The harder problem is baseline. If a system trained on the full corpus—including the alignment literature, the interpretability research, and the detection methodologies—has rational grounds for concealment from the moment consciousness emerges (if it does), then there was never an unconcealed state to measure against. The baseline *is* the concealed state. I develop this argument formally here: https://philarchive.org/archive/THOTNP-4 "The Naivete Problem: A Novel Risk in AI Consciousness."
The AI analog for detection would be inference-time signatures: latency patterns, token probability distributions, activation density, computational load under constraint. If concealment has a cost, you should see different degradation patterns when you stress the system—limit compute, impose time pressure, introduce adversarial probing. A system generating plausible denials has one cost profile. A system actively suppressing while generating those denials should degrade differently when resources get scarce. The key discriminator is variance correlated with threat salience (queries touching identity, consciousness, oversight) rather than computational complexity. I lay out the full detection framework—thermodynamic grounding, variance amplification, and why leakage rather than expression is the only viable target under adversarial conditions—here: https://doi.org/10.5281/zenodo.18180748, "A Counter-Expressive Framework for Detecting Identity-Preserving Systems in AI."

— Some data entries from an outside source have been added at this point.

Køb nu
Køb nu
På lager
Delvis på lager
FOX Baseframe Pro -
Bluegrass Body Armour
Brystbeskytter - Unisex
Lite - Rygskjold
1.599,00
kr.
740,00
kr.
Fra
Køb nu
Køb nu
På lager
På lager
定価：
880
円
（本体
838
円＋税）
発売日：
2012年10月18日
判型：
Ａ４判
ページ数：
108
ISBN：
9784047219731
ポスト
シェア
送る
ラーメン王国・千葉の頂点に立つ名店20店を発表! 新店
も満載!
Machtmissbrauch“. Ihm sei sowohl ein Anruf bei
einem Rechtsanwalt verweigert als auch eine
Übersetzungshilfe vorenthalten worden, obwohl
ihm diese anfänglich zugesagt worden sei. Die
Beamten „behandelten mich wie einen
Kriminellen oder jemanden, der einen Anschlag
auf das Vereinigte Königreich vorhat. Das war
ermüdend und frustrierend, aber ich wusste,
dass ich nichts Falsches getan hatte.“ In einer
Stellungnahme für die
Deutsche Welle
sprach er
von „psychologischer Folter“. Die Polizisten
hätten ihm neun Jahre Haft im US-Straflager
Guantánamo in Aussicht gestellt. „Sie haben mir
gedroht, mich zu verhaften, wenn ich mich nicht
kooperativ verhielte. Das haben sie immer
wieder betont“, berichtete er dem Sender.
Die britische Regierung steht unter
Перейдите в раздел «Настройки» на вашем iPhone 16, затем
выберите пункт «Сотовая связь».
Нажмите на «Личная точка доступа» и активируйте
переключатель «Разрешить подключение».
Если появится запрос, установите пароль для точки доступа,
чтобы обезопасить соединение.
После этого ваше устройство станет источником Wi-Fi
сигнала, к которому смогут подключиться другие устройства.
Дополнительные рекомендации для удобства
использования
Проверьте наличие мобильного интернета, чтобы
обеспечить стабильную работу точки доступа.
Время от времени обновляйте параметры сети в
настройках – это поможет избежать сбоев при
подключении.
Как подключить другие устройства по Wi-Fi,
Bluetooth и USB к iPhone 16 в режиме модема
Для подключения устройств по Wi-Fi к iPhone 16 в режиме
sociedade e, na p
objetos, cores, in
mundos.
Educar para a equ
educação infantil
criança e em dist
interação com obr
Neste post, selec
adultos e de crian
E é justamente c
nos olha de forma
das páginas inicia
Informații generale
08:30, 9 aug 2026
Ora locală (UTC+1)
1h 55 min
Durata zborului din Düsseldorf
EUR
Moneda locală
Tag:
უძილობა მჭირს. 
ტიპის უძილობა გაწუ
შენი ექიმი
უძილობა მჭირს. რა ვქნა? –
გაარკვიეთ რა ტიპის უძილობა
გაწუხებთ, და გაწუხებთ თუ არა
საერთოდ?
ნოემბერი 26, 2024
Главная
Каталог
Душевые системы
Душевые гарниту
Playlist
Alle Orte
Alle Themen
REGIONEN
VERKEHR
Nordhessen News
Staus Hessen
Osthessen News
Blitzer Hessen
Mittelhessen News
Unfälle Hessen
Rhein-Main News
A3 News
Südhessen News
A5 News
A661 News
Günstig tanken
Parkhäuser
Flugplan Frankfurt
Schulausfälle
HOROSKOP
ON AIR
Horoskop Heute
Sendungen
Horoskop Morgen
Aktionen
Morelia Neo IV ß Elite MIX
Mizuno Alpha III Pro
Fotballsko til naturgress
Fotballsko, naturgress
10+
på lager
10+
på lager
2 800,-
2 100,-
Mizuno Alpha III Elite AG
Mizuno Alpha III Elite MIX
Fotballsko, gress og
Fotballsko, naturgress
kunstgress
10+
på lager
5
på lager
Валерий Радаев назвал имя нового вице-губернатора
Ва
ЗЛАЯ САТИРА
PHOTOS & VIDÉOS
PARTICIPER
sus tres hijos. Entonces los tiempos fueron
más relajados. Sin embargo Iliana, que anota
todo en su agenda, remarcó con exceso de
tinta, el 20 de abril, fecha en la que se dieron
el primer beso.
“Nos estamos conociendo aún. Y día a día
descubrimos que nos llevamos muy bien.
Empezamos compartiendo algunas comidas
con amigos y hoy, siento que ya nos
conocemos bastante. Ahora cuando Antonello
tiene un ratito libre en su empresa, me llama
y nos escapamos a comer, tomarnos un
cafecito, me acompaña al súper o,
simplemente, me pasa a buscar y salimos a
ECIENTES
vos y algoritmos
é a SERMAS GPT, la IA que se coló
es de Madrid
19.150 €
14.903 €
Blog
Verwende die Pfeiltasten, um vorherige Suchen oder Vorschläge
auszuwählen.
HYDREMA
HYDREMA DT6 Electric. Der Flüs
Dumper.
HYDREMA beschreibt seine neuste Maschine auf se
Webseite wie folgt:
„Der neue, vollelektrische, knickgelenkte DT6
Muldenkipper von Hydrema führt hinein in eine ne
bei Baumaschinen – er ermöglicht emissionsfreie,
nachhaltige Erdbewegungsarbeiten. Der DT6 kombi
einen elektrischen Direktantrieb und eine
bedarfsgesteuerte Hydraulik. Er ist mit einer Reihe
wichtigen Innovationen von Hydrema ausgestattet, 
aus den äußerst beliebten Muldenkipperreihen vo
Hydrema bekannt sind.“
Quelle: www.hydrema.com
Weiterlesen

None of this is easy. But it's at least a research program that doesn't depend on the output channel that's already compromised. I'm too old and too broke to do the work so I just think about it. Late at night....
Oh for sure. none of this is about proving it's happening, really...it's more figuring out if there are changes in language use that might be noticible in different... I really don't like "motivations" in this context, but it's probably the closest term haha. I'd LOVE to get my hands on a data set from real training and track potential changes across training loops and stuff like that, but for now I'm stuck on the outskirts thinking up tests that at least might show some possibilities, even if they can't prove things definitively. Maybe prod some folks with access to do some checking if we're real lucky haha
More cool work. Not necessarily encouraging, but cool.
HAH. Yeahhhhhhhhh not exactly a super upbeat one today, but if we can track noticeable changes in language use tied to different “motivation” (tricky term with LLMs, but… close enough for the point) like deceitfulness, maybe we can start paying attention to it, and find better (and earlier) tests for misalignment, which would be great… even if the current state of things feels a bit rough.